Darwin went on, in full flow now: ‘Jameson was a quite dreadful speaker, but I think you will be in accord with the principles governing his philosophy, as I was. He believes that the very aim of science is to prove God’s natural law. To obtain a detailed view of the animal creation, which affords striking proofs and illustrations of the wisdom and power of its author. He believes that nature is governed by laws laid down by God, laws that are difficult to discern or capture in mathematical terms, but to understand which is the highest aim of all natural philosophy.’

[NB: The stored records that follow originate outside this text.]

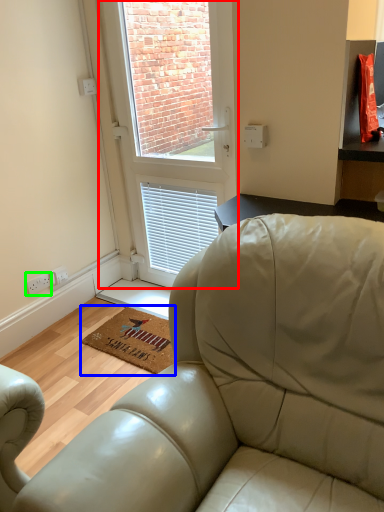 Question: Considering the real-world distances, which object is farthest from window (highlighted by a red box)? mat (highlighted by a blue box) or electric outlet (highlighted by a green box)?

Choices:
 (A) mat
 (B) electric outlet

Answer: (B) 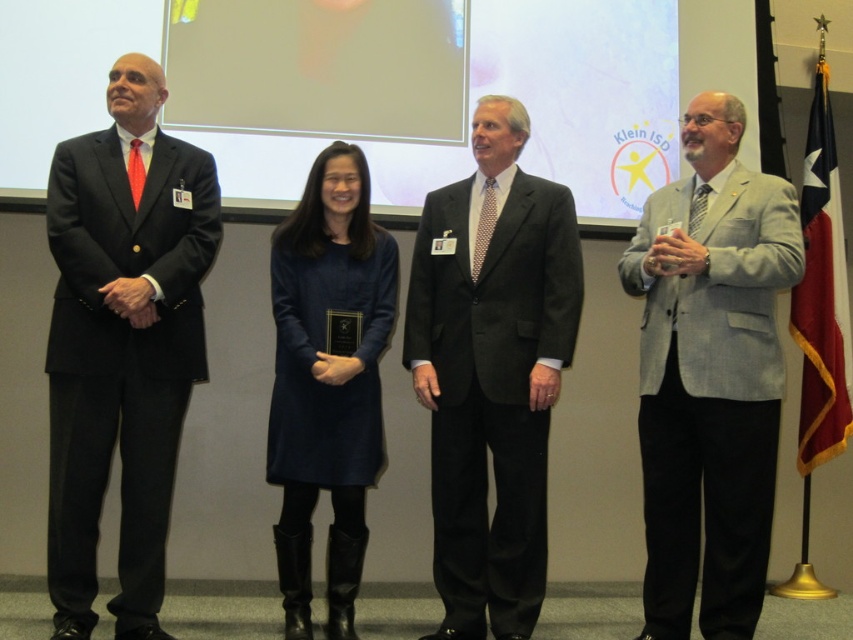 Locate an element on the screen. Image resolution: width=853 pixels, height=640 pixels. black suit at left is located at coordinates [122, 342].

What do you see at coordinates (122, 342) in the screenshot?
I see `black suit at left` at bounding box center [122, 342].

Locate an element on the screen. The height and width of the screenshot is (640, 853). black suit at left is located at coordinates (122, 342).

Which of these two, gray textured blazer at right or dark gray suit at center, stands taller?

With more height is dark gray suit at center.

Is gray textured blazer at right thinner than dark gray suit at center?

Yes, gray textured blazer at right is thinner than dark gray suit at center.

Does point (706, 604) come farther from viewer compared to point (482, 172)?

No, (706, 604) is closer to viewer.

Locate an element on the screen. The height and width of the screenshot is (640, 853). gray textured blazer at right is located at coordinates (711, 374).

Is black suit at left above dark blue fabric dress at center?

Indeed, black suit at left is positioned over dark blue fabric dress at center.

Who is shorter, black suit at left or dark blue fabric dress at center?

Standing shorter between the two is dark blue fabric dress at center.

This screenshot has width=853, height=640. In order to click on black suit at left in this screenshot , I will do `click(122, 342)`.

‘But that is one of the very purposes of my voyage, Mr Darwin, to advance such knowledge as best we are able! But, tell me, what did you do when you left Edinburgh?’
‘My father entered me for Christ’s College, Cambridge, to train as a priest. But theology is a broad church, Captain FitzRoy! I studied Paley’s natural theology. Do you know of William Paley? He believed that the Creator has designed the universe as a watchmaker would fashion a watch. I must say, sir, I found his logic irresistible. The rest of the time I spent hunting, or collecting beetles with my cousin Fox. We discovered several new species in the fields outside Cambridge. They are all in Stephens’s
Illustrations of British Insects
. I tell you, sir, no poet ever felt more delight at seeing his first poem published than I did at seeing the magic words “Captured by C. Darwin Esquire”. On one day, I found three new species under the same piece of bark. I put one in each hand and popped the third into my mouth. Alas, it ejected some intensely acid fluid that burnt my tongue. So I was forced to spit out the beetle and all three were lost.’